The result of subtracting two pointers is defined and portable only if the two pointers point to objects in the same array or point to one past the last object of the array (7.6.2 Additive Operators, H&S Fifth Edition)
Listing 1: A representative set of offsetof() macro definitions
// Keil 8051 compiler
#define offsetof(s,m) (size_t)&(((s *)0)->m)
// Microsoft x86 compiler (version 7)
#define offsetof(s,m) (size_t)(unsigned long)&(((s *)0)->m)
// Diab Coldfire compiler
#define offsetof(s,memb) ((size_t)((char *)&((s *)0)->memb-(char *)0))
typedef struct
{
int i;
float f;
char c;
} SFOO;
int main(void)
{
printf("Offset of 'f' is %zu\n", offsetof(SFOO, f));
}
The various operators within the macro are evaluated in an order such that the following steps are performed:
((s *)0) takes the integer zero and casts it as a pointer to s.
((s *)0)->m dereferences that pointer to point to structure member m.
&(((s *)0)->m) computes the address of m.
(size_t)&(((s *)0)->m) casts the result to an appropriate data type.
By definition, the structure itself resides at address 0. It follows that the address of the field pointed to (Step 3 above) must be the offset, in bytes, from the start of the structure.
It doesn't segfault because you're not dereferencing it. The pointer address is being used as a number that's subtracted from another number, not used to address memory operations.
It calculates the offset of the member m relative to the start address of the representation of an object of type st.
((st *)(0)) refers to a NULL pointer of type st *.
&((st *)(0))->m refers to the address of member m in this object. Since the start address of this object is 0 (NULL), the address of member m is exactly the offset.

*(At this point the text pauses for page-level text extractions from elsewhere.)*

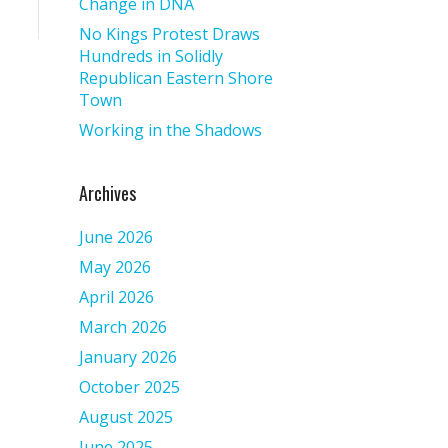
Change in DNA
No Kings Protest Draws
Hundreds in Solidly
Republican Eastern Shore
Town
Working in the Shadows
Archives
June 2026
May 2026
April 2026
March 2026
January 2026
October 2025
August 2025
June 2025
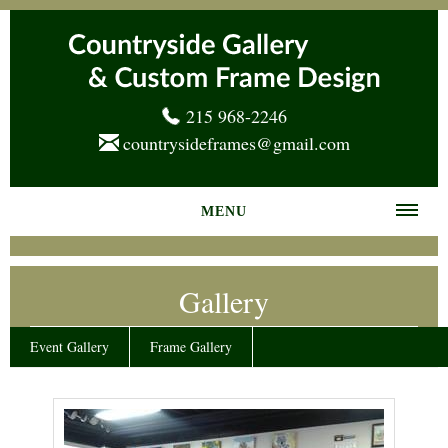
215 968-2246
countrysideframes@gmail.com
MENU
Home
Gallery
About us
Frame Gallery
Event Gallery
Frame Gallery
Services
News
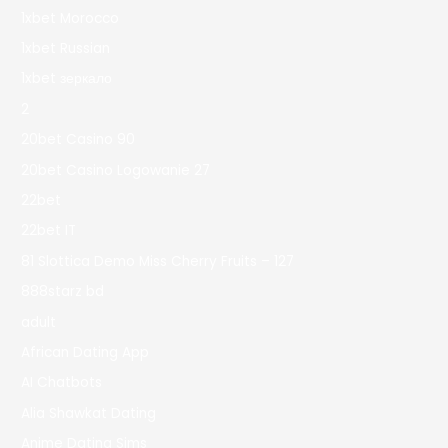
1xbet Morocco
1xbet Russian
1xbet зеркало
2
20bet Casino 90
20bet Casino Logowanie 27
22bet
22bet IT
81 Slottica Demo Miss Cherry Fruits – 127
888starz bd
adult
African Dating App
AI Chatbots
Alia Shawkat Dating
Anime Dating Sims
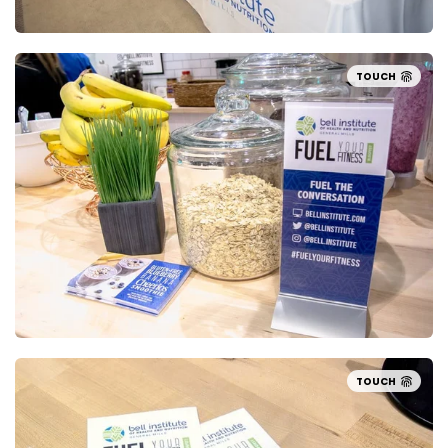
TOUCH
TOUCH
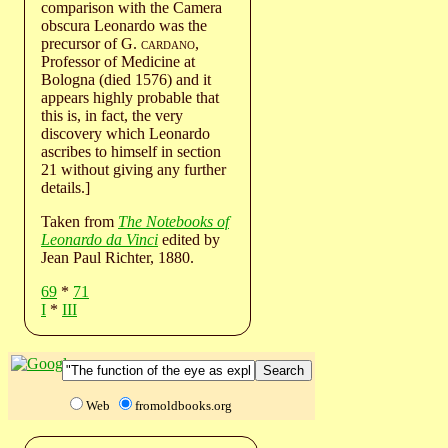
comparison with the Camera
obscura Leonardo was the
precursor of G.
cardano
,
Professor of Medicine at
Bologna (died 1576) and it
appears highly probable that
this is, in fact, the very
discovery which Leonardo
ascribes to himself in section
21 without giving any further
details.]
Taken from
The Notebooks of
Leonardo da Vinci
edited by
Jean Paul Richter, 1880.
69
*
71
I
*
III
Web
fromoldbooks.org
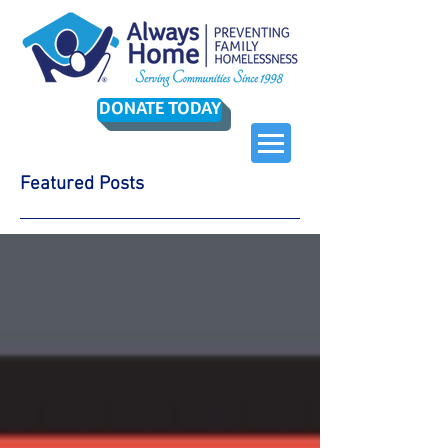
DONATE TODAY
Featured Posts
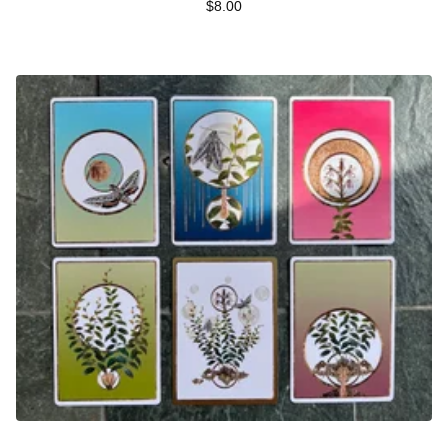
$
8.00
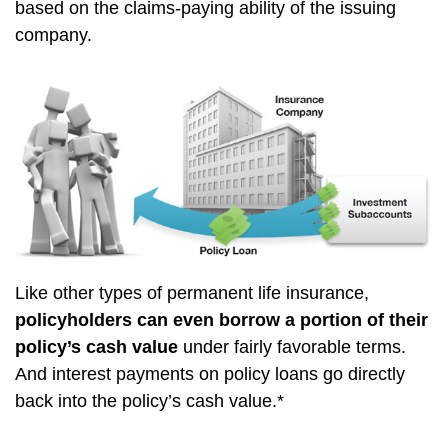
based on the claims-paying ability of the issuing
company.
Like other types of permanent life insurance,
policyholders can even borrow a portion of their
policy’s cash value
under fairly favorable terms.
And interest payments on policy loans go directly
back into the policy’s cash value.*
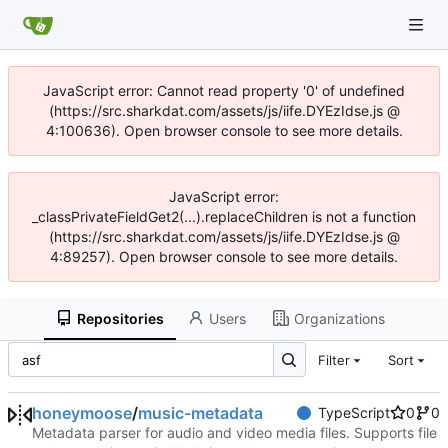
JavaScript error: Cannot read property '0' of undefined
(https://src.sharkdat.com/assets/js/iife.DYEzIdse.js @
4:100636). Open browser console to see more details.
JavaScript error:
_classPrivateFieldGet2(...).replaceChildren is not a function
(https://src.sharkdat.com/assets/js/iife.DYEzIdse.js @
4:89257). Open browser console to see more details.
Repositories
Users
Organizations
Filter
Sort
honeymoose
/
music-metadata
TypeScript
0
0
Metadata parser for audio and video media files. Supports file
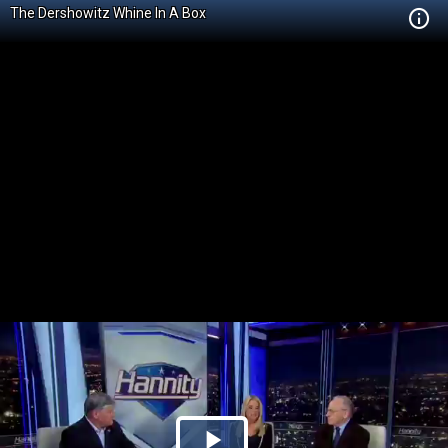
The Dershowitz Whine In A Box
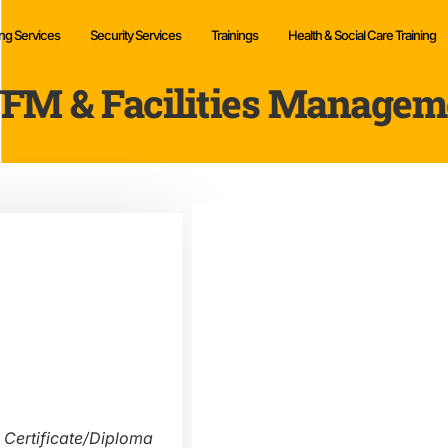
ng Services
Security Services
Trainings
Health & Social Care Training
FM & Facilities Managem
 Certificate/Diploma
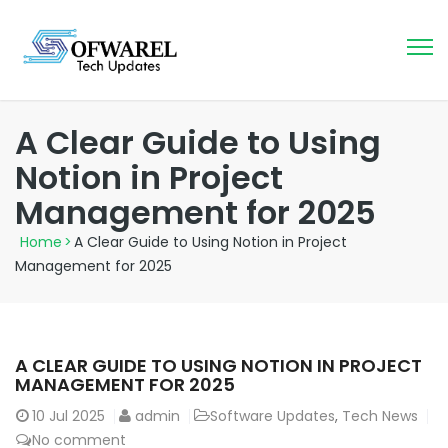
A Clear Guide to Using
Notion in Project
Management for 2025
Home
>
A Clear Guide to Using Notion in Project
Management for 2025
A CLEAR GUIDE TO USING NOTION IN PROJECT
MANAGEMENT FOR 2025
10
Jul 2025
admin
Software Updates
,
Tech News
No comment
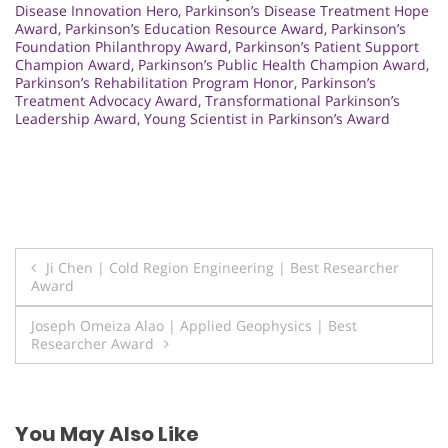
Disease Innovation Hero
,
Parkinson’s Disease Treatment Hope
Award
,
Parkinson’s Education Resource Award
,
Parkinson’s
Foundation Philanthropy Award
,
Parkinson’s Patient Support
Champion Award
,
Parkinson’s Public Health Champion Award
,
Parkinson’s Rehabilitation Program Honor
,
Parkinson’s
Treatment Advocacy Award
,
Transformational Parkinson’s
Leadership Award
,
Young Scientist in Parkinson’s Award
Post
Ji Chen | Cold Region Engineering | Best Researcher
Award
navigation
Joseph Omeiza Alao | Applied Geophysics | Best
Researcher Award
You May Also Like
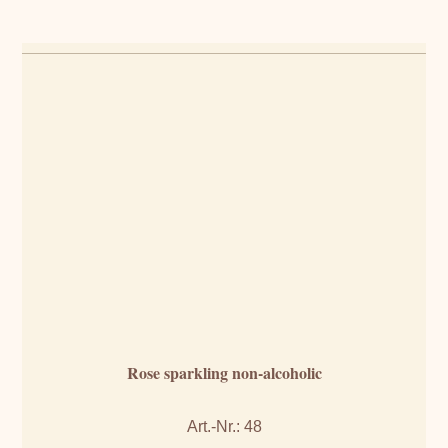
Rose sparkling non-alcoholic
Art.-Nr.: 48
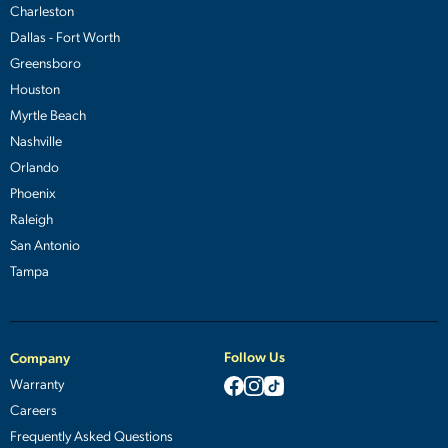
Charleston
Dallas - Fort Worth
Greensboro
Houston
Myrtle Beach
Nashville
Orlando
Phoenix
Raleigh
San Antonio
Tampa
Follow Us
Company
Warranty
Careers
Frequently Asked Questions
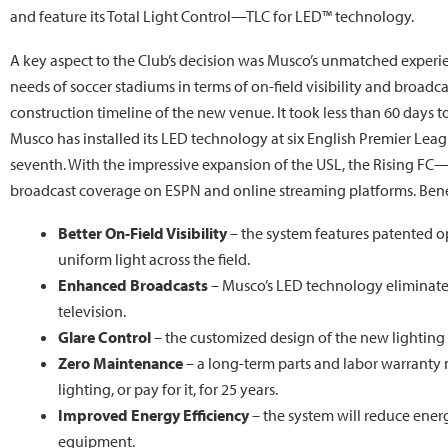
and feature its Total Light Control—TLC for LED™ technology.
A key aspect to the Club’s decision was Musco’s unmatched experie
needs of soccer stadiums in terms of on-field visibility and broadca
construction timeline of the new venue. It took less than 60 days t
Musco has installed its LED technology at six English Premier League
seventh. With the impressive expansion of the USL, the Rising FC—
broadcast coverage on ESPN and online streaming platforms. Benefi
Better On-Field Visibility
– the system features patented o
uniform light across the field.
Enhanced Broadcasts
– Musco’s LED technology eliminates 
television.
Glare Control
– the customized design of the new lighting 
Zero Maintenance
– a long-term parts and labor warranty
lighting, or pay for it, for 25 years.
Improved Energy Efficiency
– the system will reduce ene
equipment.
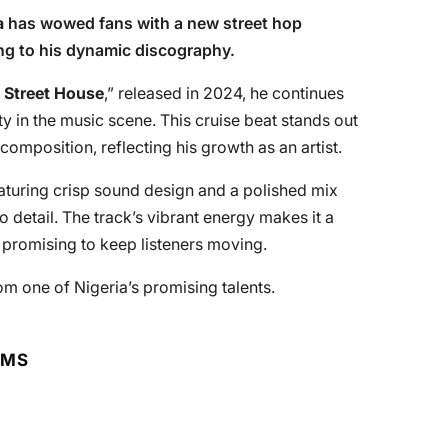
a
has wowed fans with a new street hop
ing to his dynamic discography.
 Street House
,” released in 2024, he continues
ty in the music scene. This cruise beat stands out
omposition, reflecting his growth as an artist.
eaturing crisp sound design and a polished mix
to detail. The track’s vibrant energy makes it a
, promising to keep listeners moving.
rom one of Nigeria’s promising talents.
RMS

char * conversion and the difference calculates the offset in bytes. According to pointer operations, when you make a difference between two pointers of type T *, the result is the number of objects of type T represented between the two addresses contained by the operands.
Quoting the C standard for the offsetof macro:
C standard, section 6.6, paragraph 9
An address constant is a null pointer, a pointer to an lvalue designating an object of static storage duration, or a pointer to a function designator; it shall be created explicitly using the unary & operator or an integer constant cast to pointer type, or implicitly by the use of an expression of array or function type. The array-subscript [] and member-access . and -> operators, the address & and indirection * unary operators, and pointer casts may be used in the creation of an address constant, but the value of an object shall not be accessed by use of these operators.
The macro is defined as
#define offsetof(type, member) ((size_t)&((type *)0)->member)
and the expression comprises the creation of an address constant.
Although genuinely speaking, the result is not an address constant because it does not point to an object of static storage duration. But this is still agreed upon that the value of an object shall not be accessed, so the integer constant cast to pointer type will not be dereferenced.
Also, consider this quote from the C standard:
C standard, section 7.19, paragraph 3
The type and member designator shall be such that given
static type t;
then the expression &(t.member-designator) evaluates to an address constant. (If the
specified member is a bit-field, the behavior is undefined.)
A struct in C is a composite data type (or record) declaration that defines a physically grouped list of variables under one name in a block of memory, allowing the different variables to be accessed via a single pointer or by the struct declared name which returns the same address.
From the compiler perspective, the struct declared name is an address and the member designator is an offset from that address.